▶ [Your instructions]:
An exact copy of the lines from the one containing "Home (38, 185)" through the end of the material is all that is wanted; transcribe only those.

▶ [Input records]:
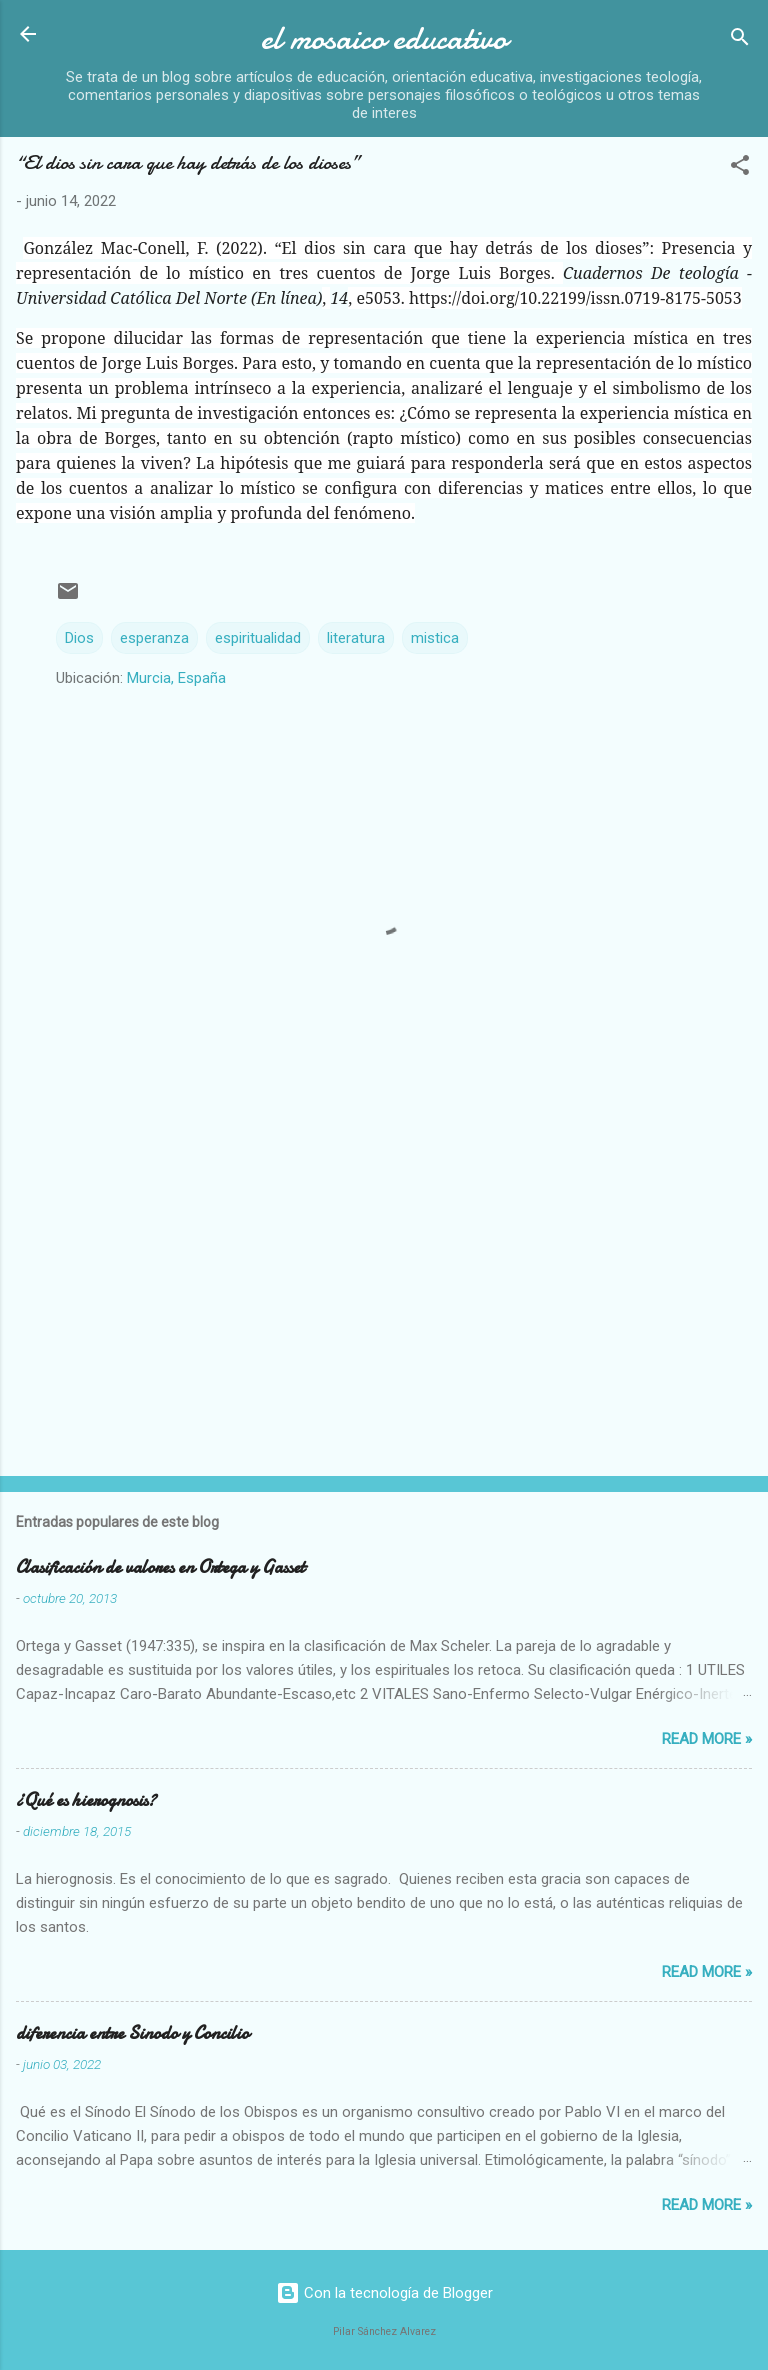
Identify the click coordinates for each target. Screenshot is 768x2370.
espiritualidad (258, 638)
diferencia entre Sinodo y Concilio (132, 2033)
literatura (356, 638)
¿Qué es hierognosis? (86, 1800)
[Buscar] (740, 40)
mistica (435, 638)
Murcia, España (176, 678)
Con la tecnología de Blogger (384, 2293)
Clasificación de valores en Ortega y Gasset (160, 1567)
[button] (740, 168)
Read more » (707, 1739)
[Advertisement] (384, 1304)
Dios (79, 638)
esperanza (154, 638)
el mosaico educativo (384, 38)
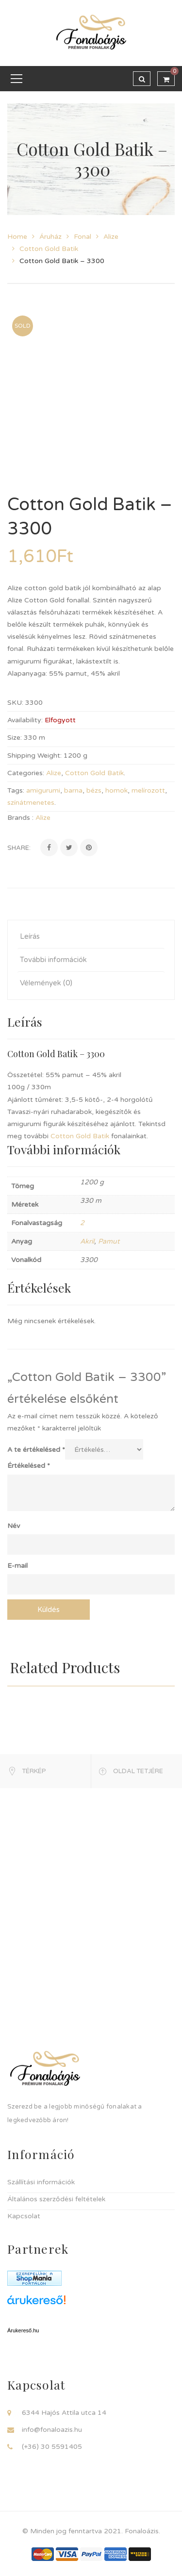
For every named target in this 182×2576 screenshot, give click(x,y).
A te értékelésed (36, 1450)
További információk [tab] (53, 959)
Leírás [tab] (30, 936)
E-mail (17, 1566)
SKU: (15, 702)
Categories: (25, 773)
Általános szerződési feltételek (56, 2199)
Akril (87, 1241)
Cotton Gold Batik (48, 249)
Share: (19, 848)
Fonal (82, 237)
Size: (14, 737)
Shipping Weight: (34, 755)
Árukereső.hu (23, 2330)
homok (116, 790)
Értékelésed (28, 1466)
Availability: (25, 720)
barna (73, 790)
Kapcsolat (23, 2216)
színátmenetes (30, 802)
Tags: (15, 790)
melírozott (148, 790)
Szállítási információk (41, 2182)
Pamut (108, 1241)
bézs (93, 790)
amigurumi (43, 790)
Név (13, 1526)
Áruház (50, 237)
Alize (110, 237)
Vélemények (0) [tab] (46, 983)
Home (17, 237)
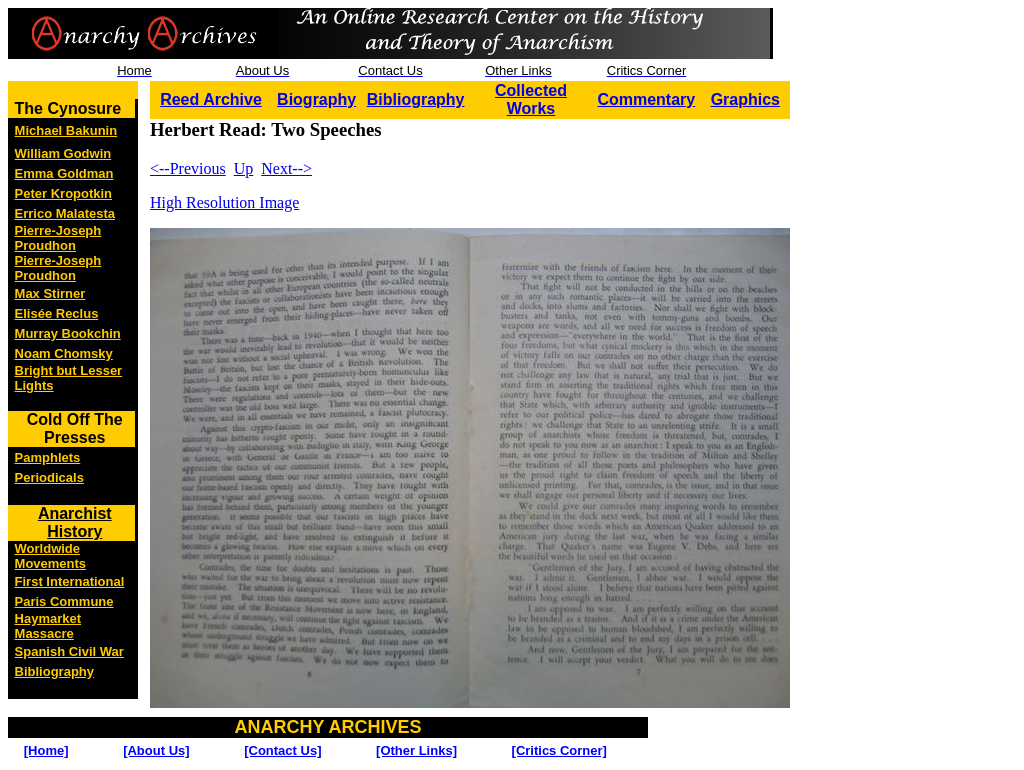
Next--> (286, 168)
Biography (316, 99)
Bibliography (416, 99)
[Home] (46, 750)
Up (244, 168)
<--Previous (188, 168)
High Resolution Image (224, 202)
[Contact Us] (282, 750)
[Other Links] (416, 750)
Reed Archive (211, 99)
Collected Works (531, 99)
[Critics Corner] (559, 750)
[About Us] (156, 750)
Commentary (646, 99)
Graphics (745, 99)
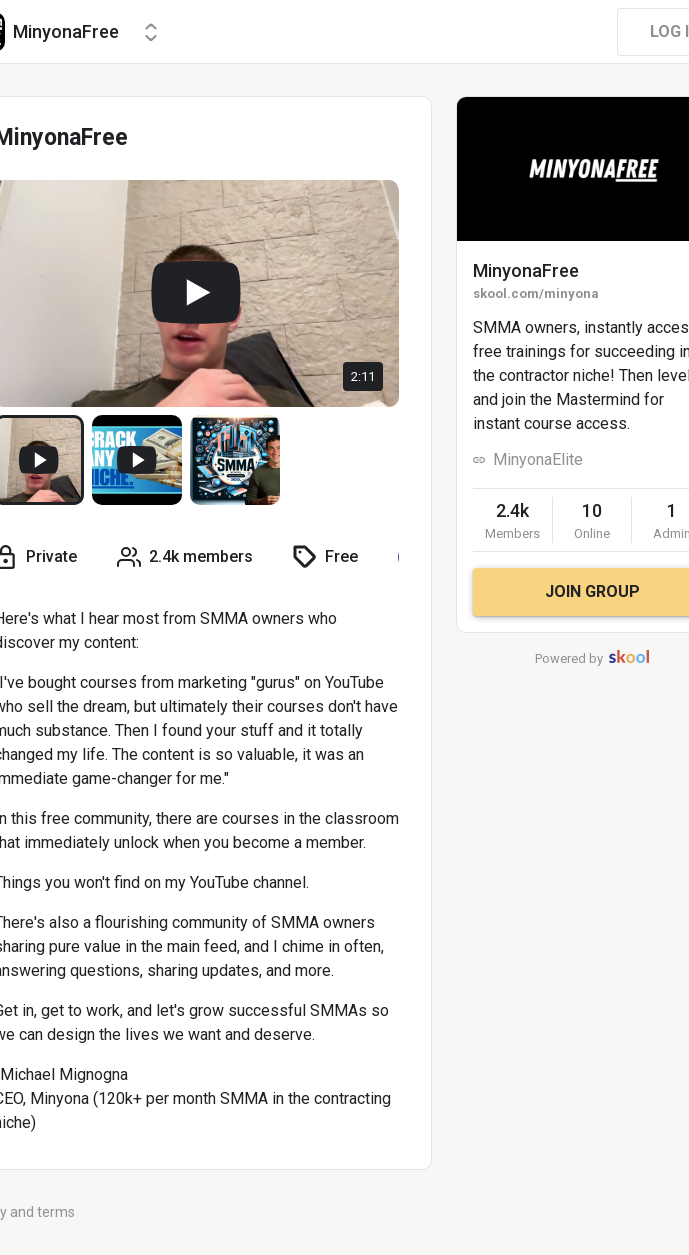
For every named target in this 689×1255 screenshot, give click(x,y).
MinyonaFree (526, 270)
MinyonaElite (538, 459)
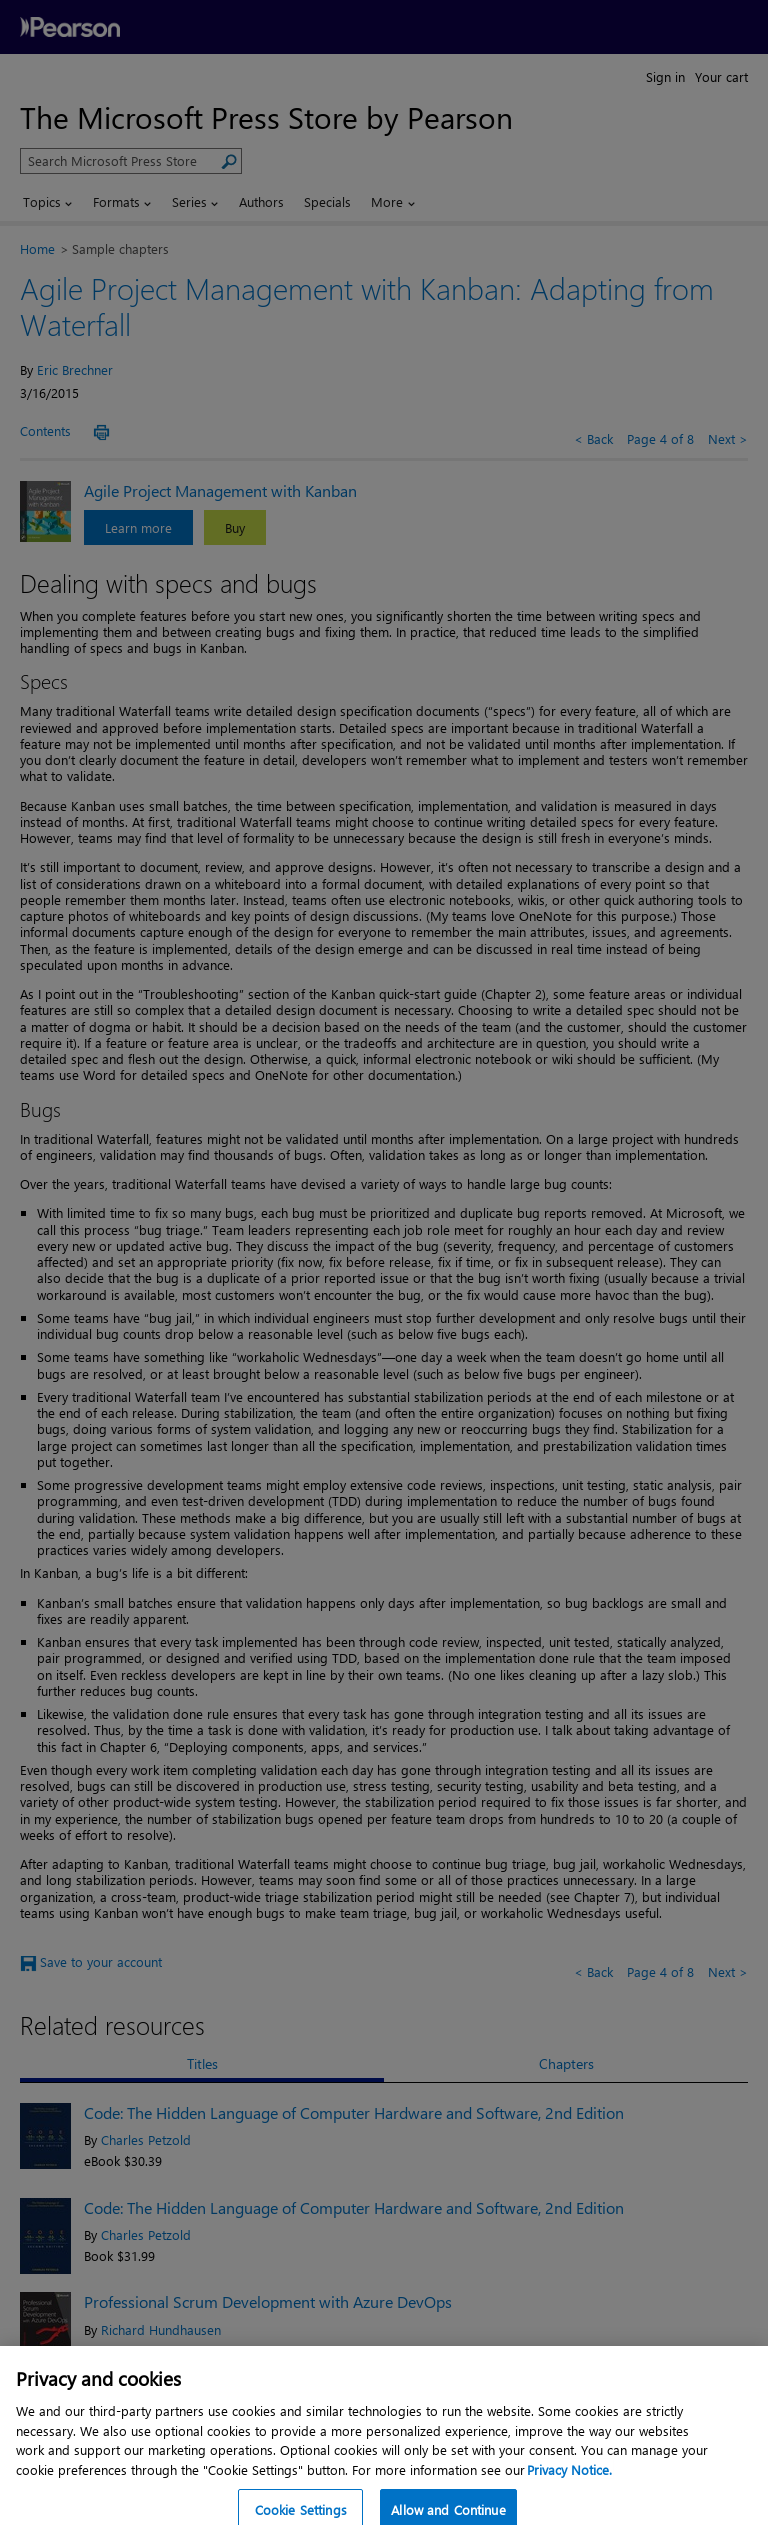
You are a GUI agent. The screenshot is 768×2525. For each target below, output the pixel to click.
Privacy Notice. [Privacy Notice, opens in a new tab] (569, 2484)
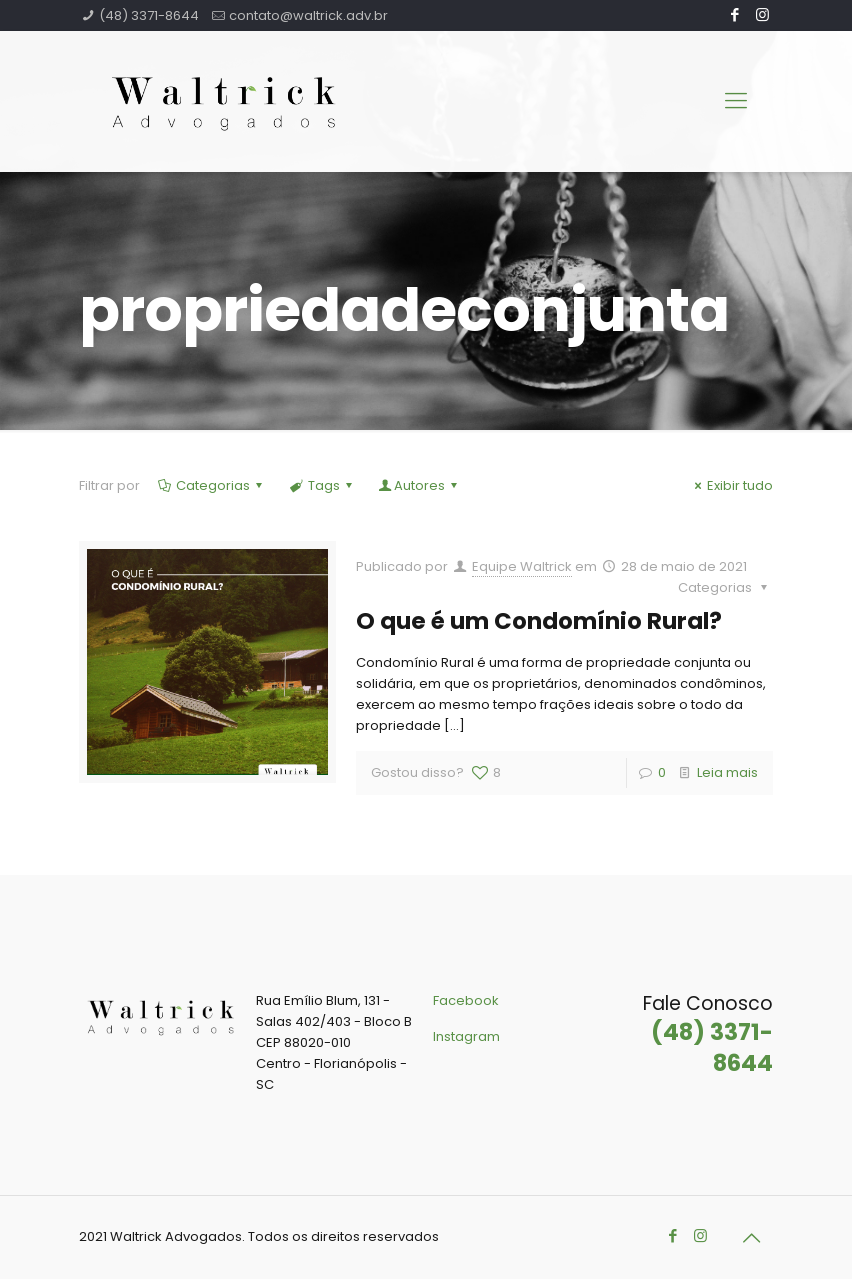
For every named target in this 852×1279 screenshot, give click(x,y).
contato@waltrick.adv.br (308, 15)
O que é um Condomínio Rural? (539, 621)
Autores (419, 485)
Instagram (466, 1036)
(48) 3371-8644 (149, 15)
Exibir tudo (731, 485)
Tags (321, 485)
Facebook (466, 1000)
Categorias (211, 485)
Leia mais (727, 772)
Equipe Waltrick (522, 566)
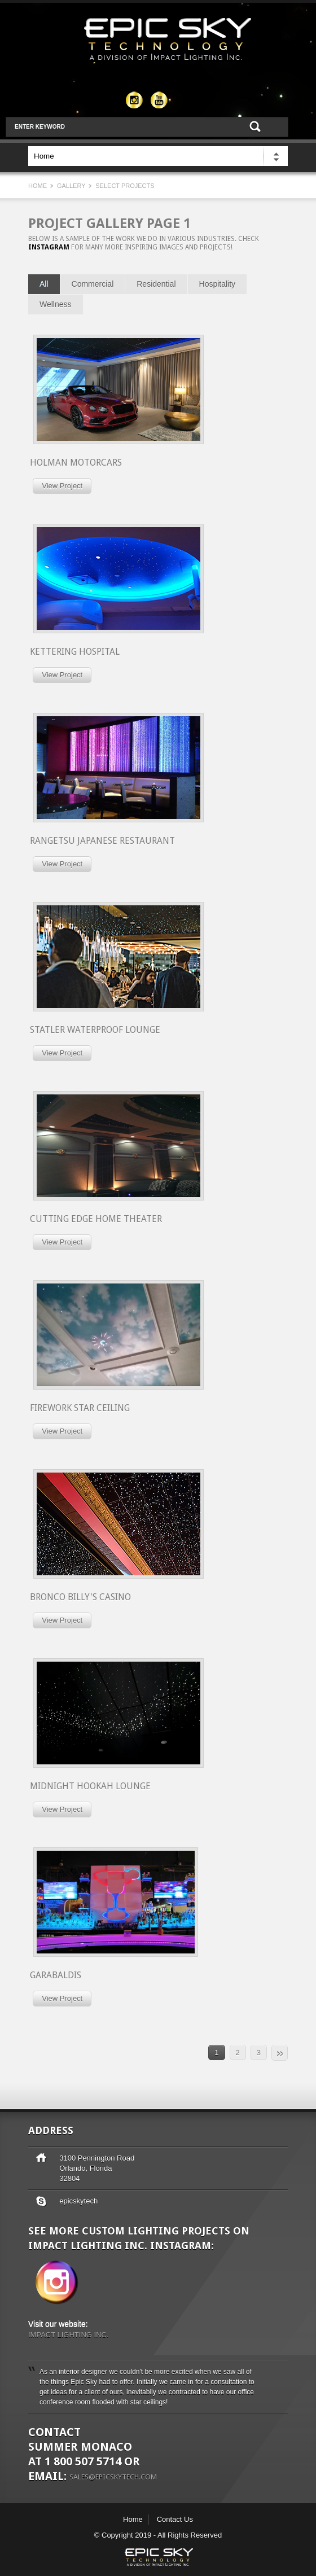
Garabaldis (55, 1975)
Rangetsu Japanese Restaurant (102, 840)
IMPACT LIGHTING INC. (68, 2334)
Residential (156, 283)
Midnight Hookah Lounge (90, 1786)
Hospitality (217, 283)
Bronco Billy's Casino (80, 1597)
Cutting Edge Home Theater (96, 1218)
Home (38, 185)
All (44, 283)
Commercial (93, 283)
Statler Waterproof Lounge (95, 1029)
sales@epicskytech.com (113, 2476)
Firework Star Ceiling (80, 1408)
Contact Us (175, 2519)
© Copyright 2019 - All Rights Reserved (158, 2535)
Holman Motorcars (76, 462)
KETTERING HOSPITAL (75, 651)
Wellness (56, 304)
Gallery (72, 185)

▶ [Result of this task]:
Home (38, 185)
All (44, 283)
Commercial (93, 283)
Statler Waterproof Lounge (95, 1029)
sales@epicskytech.com (113, 2476)
Firework Star Ceiling (80, 1408)
Contact Us (175, 2519)
© Copyright 2019 - All Rights Reserved (158, 2535)
Holman Motorcars (76, 462)
KETTERING HOSPITAL (75, 651)
Wellness (56, 304)
Gallery (72, 185)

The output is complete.